Automated Carotid IMT Measurement and Its Validation in Low Contrast Ultrasound Database of 885 Patient Indian Population Epidemiological Study: Results of AtheroEdge^® Software

Abstract

This chapter demonstrates the usage of an automated computer-based IMT measurement system called CALEX 3.0 (a class of patented AtheroEdge^® software) on a low contrast and low-resolution image database acquired during an epidemiological study from India. The overall purpose of this chapter is to show that fully automated methods nowadays have accuracy and reproducibility suitable to epidemiological studies.

The image contrast was very low resolution, with pixel density of 12.7 pixels/mm. The accuracy and reproducibility of the AtheroEdge^® software system were compared with that of the manual tracings of a vascular surgeon—considered as a gold standard.

We automatically measured the IMT value of 885 common carotid arteries in longitudinal B-Mode images. CALEX 3.0 consisted of a stage for the automatic recognition of the carotid artery and an IMT measurement modulus made of a fuzzy K-means classifier. Performance was assessed by measuring the system accuracy and reproducibility against manual tracings by experts.

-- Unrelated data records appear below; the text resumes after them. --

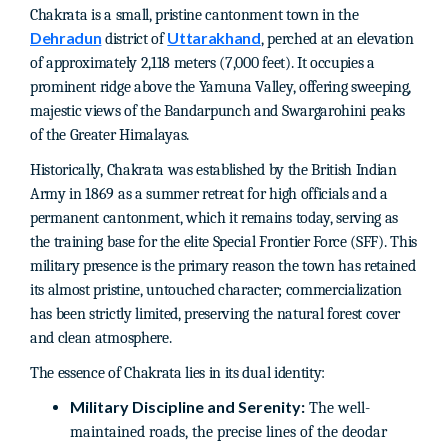
Chakrata is a small, pristine cantonment town in the
Dehradun
Uttarakhand
district of
, perched at an elevation
of approximately 2,118 meters (7,000 feet). It occupies a
prominent ridge above the Yamuna Valley, offering sweeping,
majestic views of the Bandarpunch and Swargarohini peaks
of the Greater Himalayas.
Historically, Chakrata was established by the British Indian
Army in 1869 as a summer retreat for high officials and a
permanent cantonment, which it remains today, serving as
the training base for the elite Special Frontier Force (SFF). This
military presence is the primary reason the town has retained
its almost pristine, untouched character; commercialization
has been strictly limited, preserving the natural forest cover
and clean atmosphere.
The essence of Chakrata lies in its dual identity:
Military Discipline and Serenity:
The well-
maintained roads, the precise lines of the deodar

Results were very encouraging: CALEX 3.0 processed all the 885 images of the dataset (100% success). The average automated obtained IMT measurement by CALEX 3.0 was 0.407 ± 0.083 mm compared with 0.429 ± 0.052 mm for the manual tracings, which led to an IMT bias of 0.022 ± 0.081 mm. The IMT measurement accuracy (0.022 mm) was comparable to that obtained on high-resolution images and the reproducibility (0.081 mm) was very low and suitable to clinical application. The Figure-of-Merit defined as the percent agreement between the computer-estimated IMT and manually measured IMT for CALEX 3.0 was 94.7%.

CALEX 3.0 had a 100% success in processing low contrast/low-resolution images. CALEX 3.0 is the first technique, which has led to high accuracy and reproducibility on low-resolution images acquired during an epidemiological study. We propose CALEX 3.0 as a generalized framework for IMT measurement on large datasets.

Appendices

Appendix 1. Polyline Distance

The polyline distance metric (PDM) is a robust metric to define the distance between two boundaries. The basic idea is to measure the distance of each vertex of a boundary to the segments of the other boundary. The polyline distance from vertex v to the boundary B ₂ can be defined as the minimum distance between v and the segments of B ₂. The distance between the vertexes of B ₁ and the segments of B ₂ is then defined as the sum of the distances from the vertexes of B ₁ to the closest segment of B ₂. Let’s call this distance as d(B ₁,B ₂). Similarly, it is possible to calculate the distance between the vertices of B ₂ and the closest segment of B ₁ (let’s call this distance as d(B ₂,B ₁)). The polyline distance between boundaries is the defined as

$$ D\left( {{B_1},{B_2}} \right)=\frac{{d\left( {{B_1},{B_2}} \right)+d\left( {{B_2},{B_1}} \right)}}{{\left( {\#\ \mathrm{of}\ \mathrm{vertices}\ \mathrm{of}\ {B_1} + \#\ \mathrm{of}\ \mathrm{vertices}\ \mathrm{of}\ {B_2}} \right)}} $$

(17.1)

Appendix 2. Definition of the IMT Bias, Absolute Error, and Squared Errors

Let IMT _i be the intima–media thickness value automatically computed by CALEX 3.0 on the ith image of the database. Let GTIMT _i be the IMT value computed by manual measurements.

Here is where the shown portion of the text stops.